Ein Weltmeister, viele Siegertypen - 100 Kinder trainieren im Leipziger Handball-Camp

Leipzig. Das dritte, zweitägige Leipziger Handball-Camp kam bei den etwa 100 Mädchen und Jungen erneut super an. Organisiert wurde es vom Optik-Unternehmen Fielmann, der Leipziger Volkszeitung, dem HCL und SC DHfK.

Die Regie hätte nicht treffender sein können. Just zum Camp-Treff in Leipzig holte Oliver Krechel (20), Torhüter-Zugang beim Zweitligisten DHfK, mit  der deutschen Junioren-Auswahl in Thessaloniki den Weltmeistertitel. „Super Einstand für ihn. Wir haben heute hier viele kleine Weltmeister“, freute sich Chef-Organisator Daniel Andrä in der Grube-Halle über den Erfolg des Großen und die Begeisterung seiner „Stifte“.

Dass sich beides Hand in Hand entwickelt, sei für den Verein sehr wichtig.
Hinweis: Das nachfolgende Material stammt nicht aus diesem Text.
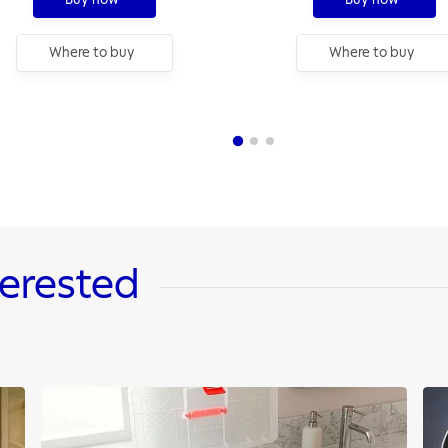
Where to buy
Where to buy
terested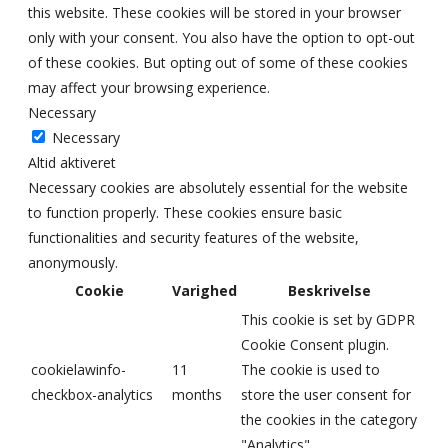
this website. These cookies will be stored in your browser
only with your consent. You also have the option to opt-out
of these cookies. But opting out of some of these cookies
may affect your browsing experience.
Necessary
Necessary
Altid aktiveret
Necessary cookies are absolutely essential for the website
to function properly. These cookies ensure basic
functionalities and security features of the website,
anonymously.
Cookie
Varighed
Beskrivelse
This cookie is set by GDPR
Cookie Consent plugin.
cookielawinfo-
11
The cookie is used to
checkbox-analytics
months
store the user consent for
the cookies in the category
"Analytics".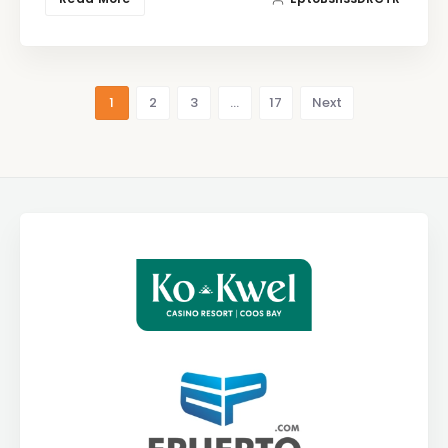
1
2
3
…
17
Next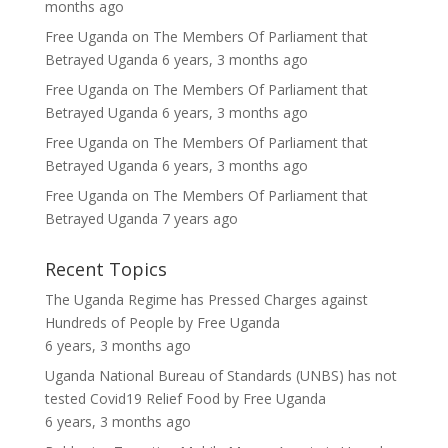
months ago
Free Uganda
on
The Members Of Parliament that
Betrayed Uganda
6 years, 3 months ago
Free Uganda
on
The Members Of Parliament that
Betrayed Uganda
6 years, 3 months ago
Free Uganda
on
The Members Of Parliament that
Betrayed Uganda
6 years, 3 months ago
Free Uganda
on
The Members Of Parliament that
Betrayed Uganda
7 years ago
Recent Topics
The Uganda Regime has Pressed Charges against
Hundreds of People
by
Free Uganda
6 years, 3 months ago
Uganda National Bureau of Standards (UNBS) has not
tested Covid19 Relief Food
by
Free Uganda
6 years, 3 months ago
Emotionen, etwa wenn die Kinder mit den Bundesligaspielern einlaufen oder ihren Vorbildern beim Training zuschauen, sorgen fürs Wir-Gefühl. „Es geht beim Nachwuchs darum, dass er den Handballsport für sich entdeckt, dass Talente die Chance bekommen, sich zu entwickeln“, sagt Andrä und verweist auf die Zusammenarbeit mit vier Schulen. Die Kooperation soll ausgebaut werden, dafür geht Zweitliga-Mann Christian Telehuz mit in die Spur.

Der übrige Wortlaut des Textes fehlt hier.